Furthermore, the Progress Declaration is a misnomer as it fails to recognise the positive role and contributions of trade unions in the implementation of the Global Compact on Migration at local, national, regional and international level. Over the last four years, and throughout the COVID-19 pandemic, trade unions in all continents and in many different ways have protected and advanced the rights of migrant workers, as the CGU shadow report to the IMRF illustrates. It is through trade unions’ consistent campaigns to promote the collective agency and organisation of migrant workers, through capacity-building on their rights as workers, and facilitating access to legal remedies for systematic violations such as wage theft that sustainable progress has been made.  Trade unions have also been key players in developing the UN Network on Migration Global Guidance on Bilateral Labour Migration, promoting fair and ethical recruitment, and supporting regularization of undocumented migrant workers.

In advocating for social justice, the trade union movement has consistently called upon governments to invest in human-centred development models and quality public services, including health care, universal social protection and inclusive quality education for all. Recovery plans need to be developed through social dialogue and aligned with the Paris Agreement, the UN SDGs and ILO labour standards. When governed within the rights-based normative framework, migration can contribute to sustainable development.
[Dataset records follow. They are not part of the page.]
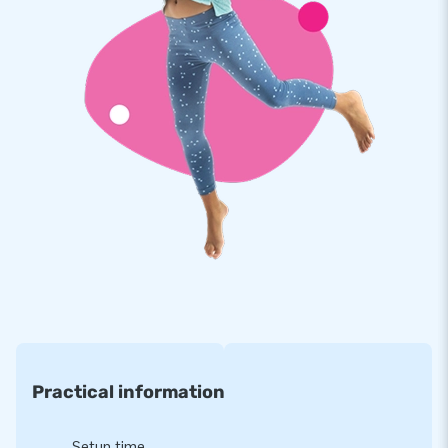
Because JB inflatables have several reinforced tension
points and are multiply stitched, you can rely on their strong,
high-quality and colourfast 9x9 thread PVC. They are
extremely durable and very easy to keep clean. As usual, this
multiplay with roof comes with a 5-year warranty, which
allows you to offer a product with years of optimum playing
fun.
Purchase this unique multiplay bouncy castle with roof
available in a lion theme and deliver the experience your
customers will remember as the day of their lives!
Will you also opt for JB just like more than 15,000
customers did before you?
We love to prove why our customers call us ‘creators of
Practical information
greatness’. It is because JB has made people around the
world jump for joy for well over 15 years now. Our team of
Setup time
However, migration in itself is not a strategy for development.

International labour standards are the fundamental human rights instruments that will protect migrant workers and enable trade unions to carry out their work to protect and advance the rights of migrant workers. Governments must safeguard the dignity and rights of migrant workers by ratifying and applying the ILO fundamental conventions and the ILO conventions on migrant workers (Conventions 97 and 143).  Trade unions remind governments of their obligation to human rights, which include freedom of association, right to organise collectively bargain and to commit to supporting the collective organisation of migrant workers.

To advance the implementation of the GCM, the labour movement urges Member States to take bold measures to uphold their obligations under the international labour standards to protect the right to freedom of association, right to organise and to collectively bargain for all workers regardless of their migration status; develop fair coherent permanent regular pathways and regularization schemes; and, engage in social dialogue with trade unions and workers’ organisations at local, national, regional and global level to further universal social protection and a new social contract for all workers.

[1] The Council of Global Unions (CGU) Migration Working Group comprises the following organisations: Building and Wood Workers’ International (BWI), Education International (EI), International Trade Union Confederation (ITUC), International Union of Food, Agricultural, Hotel, Restaurant, Catering, Tobacco and Allied Workers’ Union (IUF), and Public Services International (PSI). It is supported by the International Transport Workers’ Federation (ITF), and the International Domestic Workers’ Federation (IDWF).